- [Supplied data]
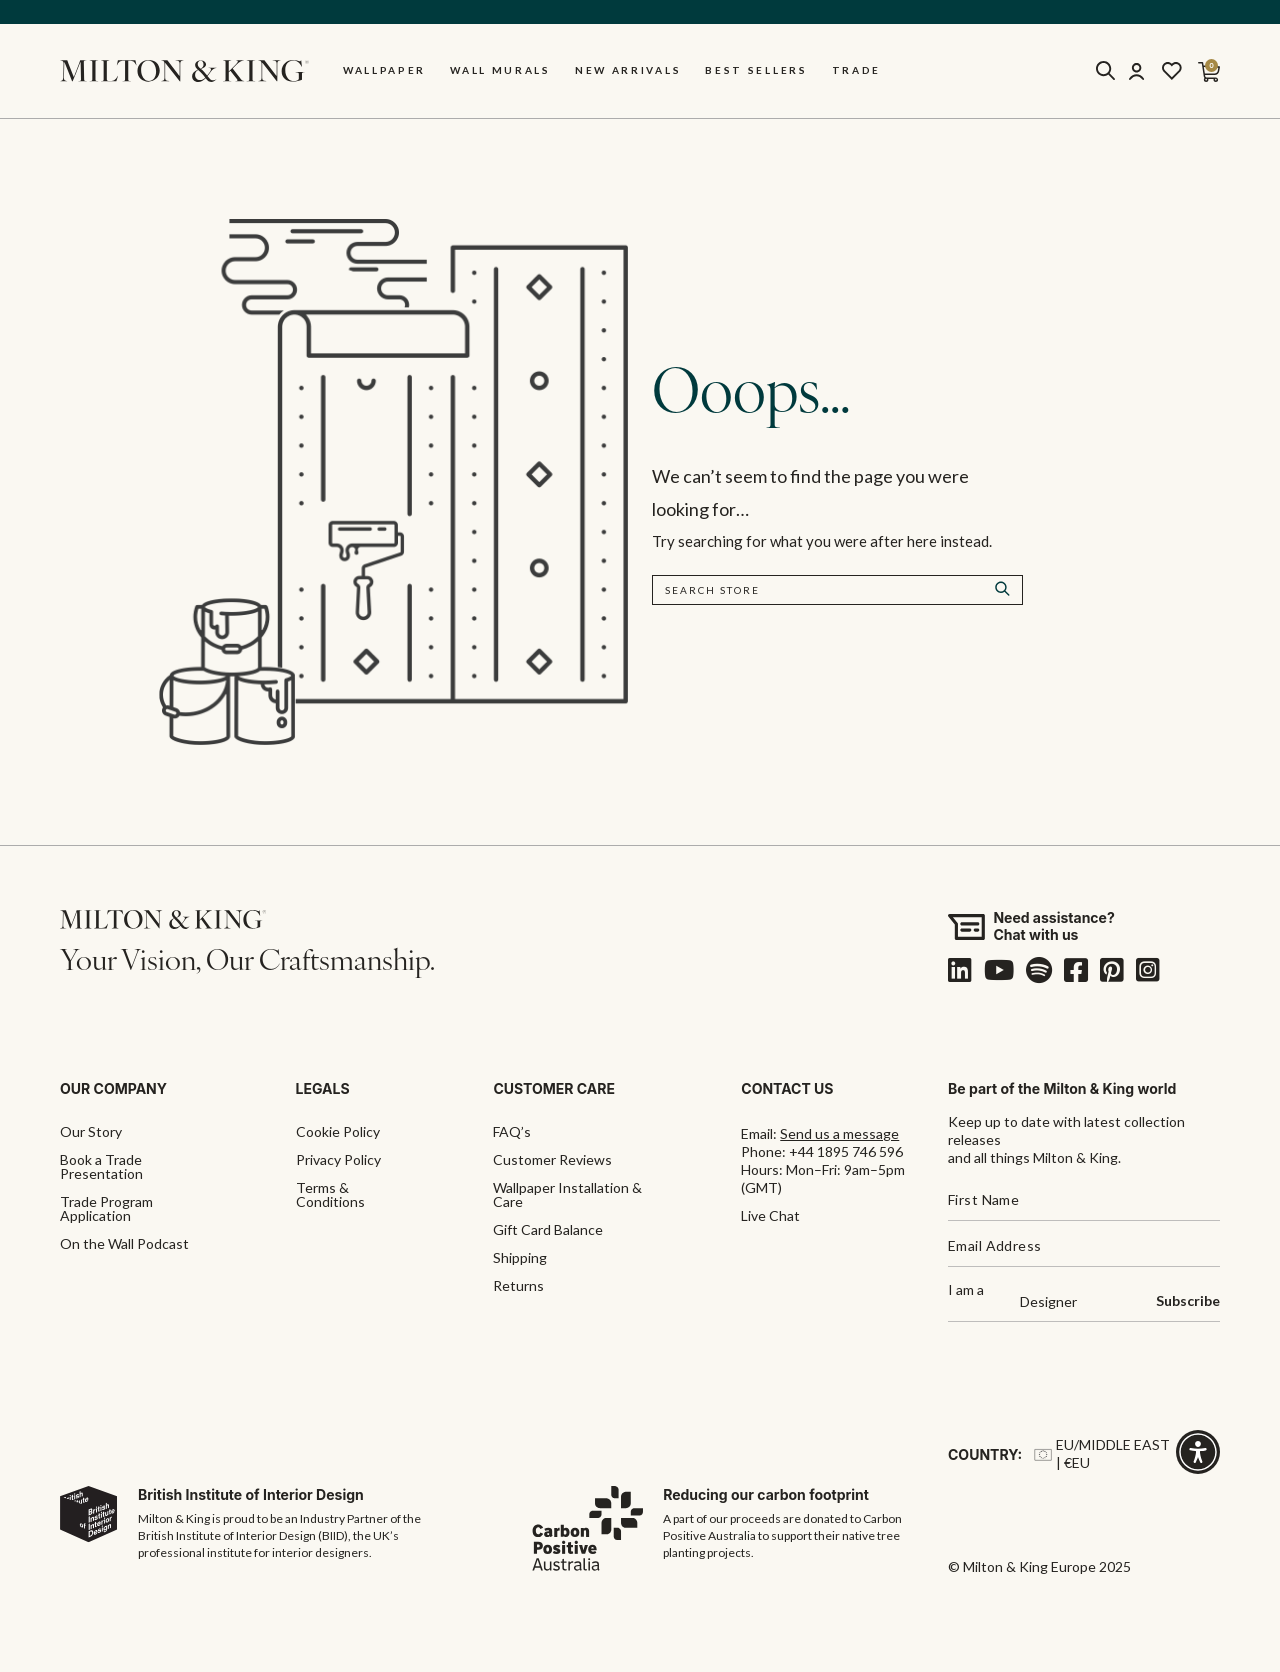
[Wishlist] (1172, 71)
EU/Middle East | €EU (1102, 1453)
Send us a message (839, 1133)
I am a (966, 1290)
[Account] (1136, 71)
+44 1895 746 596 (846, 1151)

- [Work instructions]
Set down all of the entries exactly as they appear, but keep the images out.

- [Task result]
[Wishlist] (1172, 71)
EU/Middle East | €EU (1102, 1453)
Send us a message (839, 1133)
I am a (966, 1290)
[Account] (1136, 71)
+44 1895 746 596 (846, 1151)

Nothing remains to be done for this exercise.